What I'd look at is first test that there are still the same values in the sequence and if so just step through one by one until a mismatch is found and then find where the first occurance of the other value is and mark that as the permutation. Now continue searching for the next modification and so on...
If you just want to know how much it's changed I'd look at levenshtein algorithm. The basis of this algorithm may even give you what you need for your own custom algorithm or inspire other approaches.
This is fast but it won't tell you which items have changed.
The only full solution I know of would be to record each change as it happens so you can just look at the history of changes to know the perfect answer.
Comments
function findswaps:
linkedlist old <- store old string in linkedlist
linkedlist new <- store new string in linkedlist
compare elements one by one:
if same
next iteration until exhausted
else
remember old item
iterate through future `new` elements one by one:
if old item is found
report its position in new list
else
error
My humble attempt please correct me if wrong, so I can help better.

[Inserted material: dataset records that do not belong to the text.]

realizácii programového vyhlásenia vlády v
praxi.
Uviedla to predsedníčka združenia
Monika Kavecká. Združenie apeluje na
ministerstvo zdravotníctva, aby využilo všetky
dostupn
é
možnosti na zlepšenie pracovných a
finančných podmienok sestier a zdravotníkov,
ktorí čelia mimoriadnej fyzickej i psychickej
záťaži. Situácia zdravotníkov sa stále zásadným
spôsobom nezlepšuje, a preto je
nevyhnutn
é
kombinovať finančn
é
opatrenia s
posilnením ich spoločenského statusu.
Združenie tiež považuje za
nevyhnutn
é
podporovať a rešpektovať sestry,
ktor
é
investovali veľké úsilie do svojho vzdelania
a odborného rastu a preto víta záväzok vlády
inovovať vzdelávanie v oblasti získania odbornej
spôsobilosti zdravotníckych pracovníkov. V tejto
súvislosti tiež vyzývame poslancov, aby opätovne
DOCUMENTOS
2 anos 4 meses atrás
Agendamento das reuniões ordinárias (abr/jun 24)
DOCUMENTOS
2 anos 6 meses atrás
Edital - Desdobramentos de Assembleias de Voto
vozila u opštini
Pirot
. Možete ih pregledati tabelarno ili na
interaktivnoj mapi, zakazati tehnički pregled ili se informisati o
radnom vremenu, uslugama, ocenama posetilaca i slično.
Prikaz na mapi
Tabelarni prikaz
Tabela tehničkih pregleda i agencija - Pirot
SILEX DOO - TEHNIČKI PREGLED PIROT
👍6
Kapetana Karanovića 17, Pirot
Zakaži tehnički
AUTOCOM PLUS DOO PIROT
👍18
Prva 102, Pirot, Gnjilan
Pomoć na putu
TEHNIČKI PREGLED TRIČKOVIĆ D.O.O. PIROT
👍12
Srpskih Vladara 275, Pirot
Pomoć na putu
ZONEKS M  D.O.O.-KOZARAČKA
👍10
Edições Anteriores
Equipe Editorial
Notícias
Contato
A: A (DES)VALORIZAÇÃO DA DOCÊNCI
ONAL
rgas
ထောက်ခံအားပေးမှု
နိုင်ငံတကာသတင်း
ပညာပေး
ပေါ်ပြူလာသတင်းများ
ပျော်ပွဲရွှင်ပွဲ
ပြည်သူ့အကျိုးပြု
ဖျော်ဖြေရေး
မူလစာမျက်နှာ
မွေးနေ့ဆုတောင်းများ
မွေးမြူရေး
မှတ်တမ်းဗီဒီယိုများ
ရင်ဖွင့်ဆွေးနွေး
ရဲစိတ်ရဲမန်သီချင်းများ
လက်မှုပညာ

I'm guessing the data is unordered so it can't be any faster than linear?
Comments
If there is only 1 swap between the original and derived arrays, you could try something like this at O(n) for array length n:
int count = 0;
int[] mismatches;
foreach index in array {
if original[index] != derived[index] {
if count == 2 {
fail
}
mismatches[count++] = index;
}
}
if count == 2 and
original[mismatches[0]] == derived[mismatches[1]] and
original[mismatches[1]] == derived[mismatches[0]] {
succeed
}
fail
Note that this reports a fail when nothing was swapped between the arrays.